In claim 12, line 1 “the respiratory” should be changed to --a respiratory--.
In claim 15, line 4 "a distal end" should be changed to --the distal end--.
In claim 18, line 8 "a first valve setting" should be changed to --a fourth valve setting--.
In claim 18, line 8 "a second valve setting" should be changed to --a fifth valve setting--.
In claim 18, line 15 "a second valve setting" should be changed to --the fifth valve setting--.
Appropriate correction is required.
Claim Rejections - 35 USC § 102
In the event the determination of the status of the application as subject to AIA 35 U.S.C. 102 and 103 (or as subject to pre-AIA 35 U.S.C. 102 and 103) is incorrect, any correction of the statutory basis (i.e., changing from AIA to pre-AIA ) for the rejection will not be considered a new ground of rejection if the prior art relied upon, and the rationale supporting the rejection, would be the same under either status.

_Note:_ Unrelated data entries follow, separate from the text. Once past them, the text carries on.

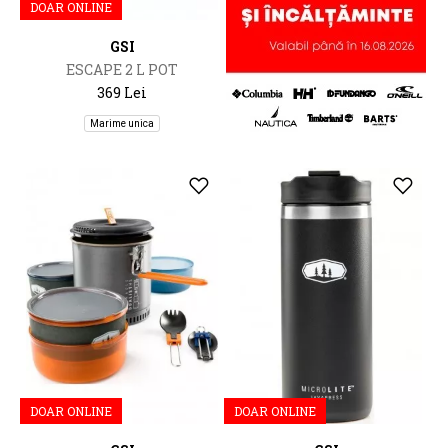
DOAR ONLINE
GSI
ESCAPE 2 L POT
369 Lei
Marime unica
DOAR ONLINE
DOAR ONLINE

The following is a quotation of the appropriate paragraphs of 35 U.S.C. 102 that form the basis for the rejections under this section made in this Office action:
A person shall be entitled to a patent unless –
(a)(1) the claimed invention was patented, described in a printed publication, or in public use, on sale, or otherwise available to the public before the effective filing date of the claimed invention.
Claim(s) 1-2, 4-5, 12-13 and 15 is/are rejected under 35 U.S.C. 102(a)(1) as being anticipate by Baran (6,729,334).
With respect to claim 1, Baran discloses a system for administering an aerosolized liquid to a respiratory system of a patient (see fig 39 and col. 24, lines 41-43), the system comprising a patient interface including a laryngeal mask airway (see system in fig 1) comprising a tracheal tube (628, fig 39) and a laryngeal cuff (see 12 in fig 1) located at a distal end of the tracheal tube (see fig 1); wherein the tracheal tube is configured to deliver a ventilator airflow from a ventilator to the respiratory system if the patient (see col. 6, lines 41-44); an aerosolization device (nebulization catheter system; 627, fig 39) comprising a liquid delivery device (liquid supplied from a liquid source) configured to deliver a liquid (see fig 1); a gas flow generator (secondary gas supply; see col. 24, lines 51-56) configured to generate a gas flow (pressurized gas); and a sprayer (629, fig 39) comprising a catheter (627, fig 31) including a first lumen (space in tubing 630, fig 39) configured to receive the gas flow at the proximal end (see col. 24, lines 48-51), a second lumen (space in tubing 631, fig 39) configured to receive a flow of the liquid at the proximal end (see col. 24, lines 45-47) and a spray tip (distal tip end; see col. 24, lines 62-65) at the distal end of the catheter configured to aerosolize the flow of the liquid using the gas flow (see col. 24, lines 62-65), wherein the first lumen extends through the second lumen (see fig 39).
With respect to claim 2, Baran discloses the catheter includes a first tube (see tube 630, fig 39) forming the first lumen (see col. 24, lines 48-51), and a second tube (see tube 631, fig 39) forming the second lumen (see col. 24, lines 45-47); the first tube extends through the second tube (see fig 39).
With respect to claim 4, Baran discloses a distal end of the first tube is disconnected from a distal end of the second tube (see the distal ends of 630 and 631 disconnected from one another in fig 39), wherein the distal end of the first tube is cantilevered (see 630 cantilevered in the catheter 629 in fig 39).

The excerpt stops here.